Look for the Republican-controlled legislature to enact it sometime between now and when pterodactyls again roam the skies.
The China Syndrome
While "embedded" has become the latest in trendy phrases for journalism geeks, The Plain Dealer opted not to send a reporter to cover the fighting in Iraq.
"What we wanted to do was to say, 'What will we bring special to this story if we send somebody there?'" says Editor Doug Clifton. "And we concluded, 'Nothing.'"
The Arizona Republic and the Chicago Sun-Times are reportedly the only papers among the top 20 in circulation not to field a war reporter. The PD falls just outside the top 20.

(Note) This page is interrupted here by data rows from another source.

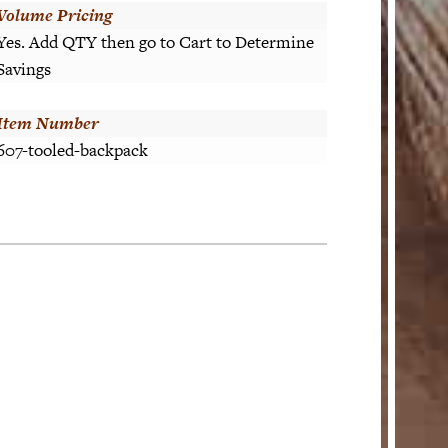
Volume Pricing
Yes. Add QTY then go to Cart to Determine
Savings
Item Number
607-tooled-backpack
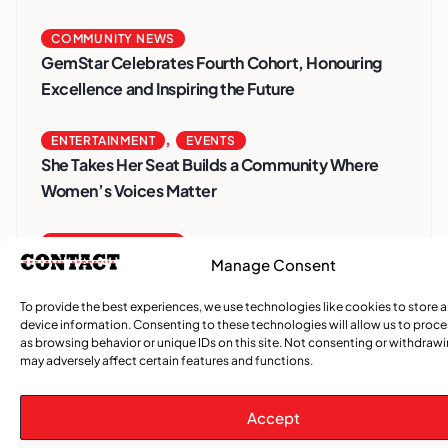
COMMUNITY NEWS
GemStar Celebrates Fourth Cohort, Honouring
Excellence and Inspiring the Future
,
ENTERTAINMENT
EVENTS
She Takes Her Seat Builds a Community Where
Women’s Voices Matter
COMMUNITY NEWS
Manage Consent
The Word Quebec Won’t Say
To provide the best experiences, we use technologies like cookies to store 
COMMUNITY NEWS
device information. Consenting to these technologies will allow us to proc
After nearly a decade, Turbulence returns to
as browsing behavior or unique IDs on this site. Not consenting or withdraw
may adversely affect certain features and functions.
Montreal with a new generation in tow
Accept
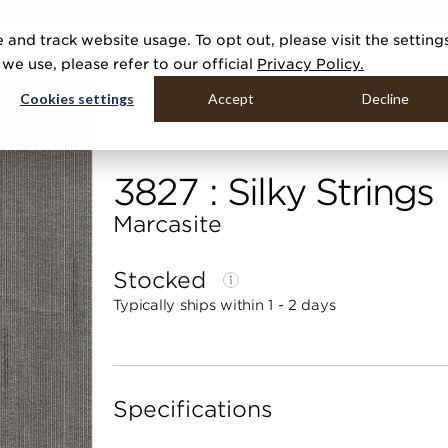
COVER THE PJ STORY, FROM HUMBLE BEGINNINGS TO DESIGN LEAD
 and track website usage. To opt out, please visit the setting
DUCTS
GALLERIES
TOOLS
MEDIA
CONTRACT
COMPANY
e use, please refer to our official
Privacy Policy.
Cookies settings
Accept
Decline
Home
Categories
Silks, Sateens & Strings
Silky St
3827 : Silky Strings
Marcasite
Stocked
Typically ships within 1 - 2 days
Specifications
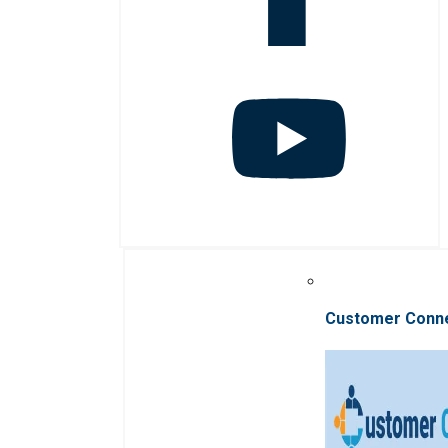
Customer Conn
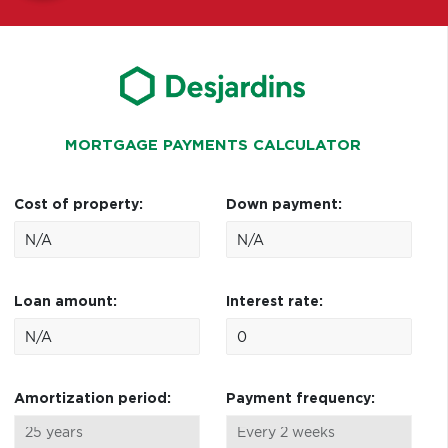
MORTGAGE PAYMENTS CALCULATOR
Cost of property:
Down payment:
Loan amount:
Interest rate:
Amortization period:
Payment frequency:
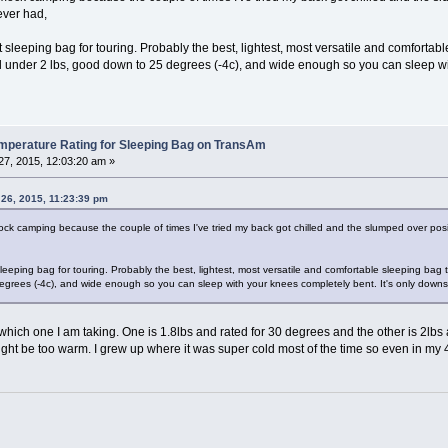
 ever had,
sleeping bag for touring. Probably the best, lightest, most versatile and comfortab
l under 2 lbs, good down to 25 degrees (-4c), and wide enough so you can sleep with
erature Rating for Sleeping Bag on TransAm
7, 2015, 12:03:20 am »
 26, 2015, 11:23:39 pm
 camping because the couple of times I've tried my back got chilled and the slumped over positi
eeping bag for touring. Probably the best, lightest, most versatile and comfortable sleeping bag 
grees (-4c), and wide enough so you can sleep with your knees completely bent. It's only downsi
which one I am taking. One is 1.8lbs and rated for 30 degrees and the other is 2lbs
ght be too warm. I grew up where it was super cold most of the time so even in my 40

Instead, The PD has relied on The New York Times, The Washington Post, and other news services to bring news from the battlefront. Clifton wanted to avoid the obligation of printing a staff reporter's dispatches, no matter their relevance. He believes newspapers often fall prey to the "China Syndrome." When Clifton worked at the Miami Herald, a reporter was granted a visa to work in Beijing. It proved valuable for a time. "As the years went by, the China story became less front-page news," he says. "But in the Miami Herald, China got covered better than damn near anything, because we had our correspondent there."
As for his minions at 1801 Superior, Clifton doesn't know if they're unhappy they missed their combat closeup. Frankly, he doesn't care. "Covering a war isn't like a recreation or travel assignment."
Hate, it ain't
Scene writer David Martin has been named a winner in the 50th annual Unity Awards in Media, a national competition that recognizes "outstanding coverage of minorities or the disadvantaged." Martin's story "White Power Outage" (March 7, 2002) won for political reporting.
The article challenged the notion that Ohio is a hotbed of hate groups. Though one report said there were 73 white nationalist groups operating in the state, Martin discovered that most have "dissolved, or amount to little more than a guy with a copy of Mein Kampf and a Yahoo! account." Other winners included Time, Newsweek, and The Wall Street Journal.
In other self-congratulatory news, Scene writer Pete Kotz was honored by the National Education Writers Association. His column "Welcome to Cheaptown" (May 9, 2002) received a special citation -- a polite way of saying he finished third -- for opinion writing in the group's annual awards competition. The column excoriated Strongsville for repeatedly voting down school levies -- despite having the fourth-highest household income in the county. The Boston Globe and The New York Times finished first and second, respectively.
The Nordonia mob
A 14-year-old from Nordonia Middle School is alleged to have organized a mob ring with at least a dozen dues-paying members. Their plot: Get rich by hacking into computers, stealing, selling candy, and/or prostituting female classmates. But, as with most Mafia families whose members can't shave, this one didn't last.
Punch actually assisted the Summit County Sheriff's Department by posing as a mobster while wearing a wire. An excerpt from that meeting:
The Don: "Umm . . . dude . . . what are you, like 40?"
Punch: [speaking in cracked voice] "Puberty's a bitch. Fuhgettaboutit!"
Don: "Whatever. You told me over the phone you were 14 and that you'd make us an offer we couldn't refuse."
Punch: "Bada bing! My crew has certain product your organization might be interested in. There are several varieties: Samoas, Thin Mints, Aloha Chips --"
Don: "Wait. You want us to sell Girl Scout cookies? Do they at least have drugs in 'em?"
Punch: "If they did, you think they'd say so on the package? Try eating one. I dare you."
Then we ate cookies and played Grand Theft Auto II. The Don's mom told us we had to be in bed by 10, but we were totally up till 10:30.